Europeans Stocking Up On Guns

Europeans Stocking Up On Guns

Supporters of anti-immigration movement Patriotic Europeans Against the Islamisation of the West (PEGIDA) hold German flags and a portrait depicting German Chancellor Angela Merkel during a demonstration in Dresden January 12, 2015. REUTERS/Fabrizio Bensch

This post is also available in: heעברית (Hebrew)

Residents of European countries, particularly women and police officers, are purchasing more personal weapons, according to sources in the weapons industry. The number of gun permits issued in Germany and Austria has quadrupled following the attacks in Cologne and Salzburg on New Year’s Eve.

“Women customers include waitresses that need to get home in the evening, and women that walk dogs regularly in the evenings. We are also seeing some coming in to buy them for their daughters,” a local gunsmith in Innsbruck, Austria told Central European News.

Policing efforts have been increased in the wake of the attacks, with Vienna Mayor Michael Haupl promising to deploy 1,000 additional officers on patrol duty. In the view of many, however, these measures are insufficient to deal with the influx of 200,000 asylum-seekers who have entered the country in recent months.

According to figures from Austria’s Interior Ministry, one in three criminals in the country is foreign. In Vienna, the statistics are even worse: almost half of criminals are of a foreign background.

It should come as no surprise that gun ownership is rising in the country. Fewer than 10 people obtained a license to keep a gun at home for purposes of self-defence in August. In October, license applications numbered in the hundreds.

In a poll conducted by Viennese daily Heute, some 60 percent of respondents said the inflow of asylum-seekers was cause for concern, fear, and unease.

Gun shops in the city are struggling to keep up with demand, with a local shop owner telling Central European News: “I have completely sold out of pepper spray and have to wait at least a month before they can provide me with any more.”

The situation is similar in Salzburg.

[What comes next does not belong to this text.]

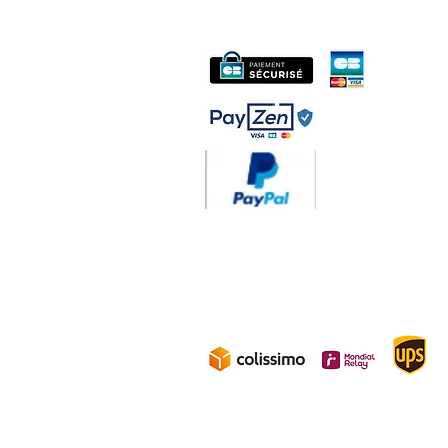
Livraison 3.70€
en F
Gratuite à partir d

Shop owner Constanze Dorn said she had also run out of pepper spray.  “I have never experienced anything like it,” she said. “I have ordered several hundred more. I don’t know how long they will last.”

Demand has also risen for private protection services. The White Wings Association is offering free personal protection to Viennese women after Garhard Purstl, the city’s police chief, said “women should in general not go out on the streets at night alone, they should avoid suspicious-looking areas and also when in pubs and clubs should only accept drinks from people they know.”

In the tense atmosphere, hundreds of anti-Muslim demonstrators attacked police officers in Cologne last week, carrying signs reading “Rapefugees Not Welcome” and shouting “Merkel Out” – as a response to the open-door policy of Chancellor Angela Merkel.

More than 1.1 million refugees and migrants arrived in Germany in 2015.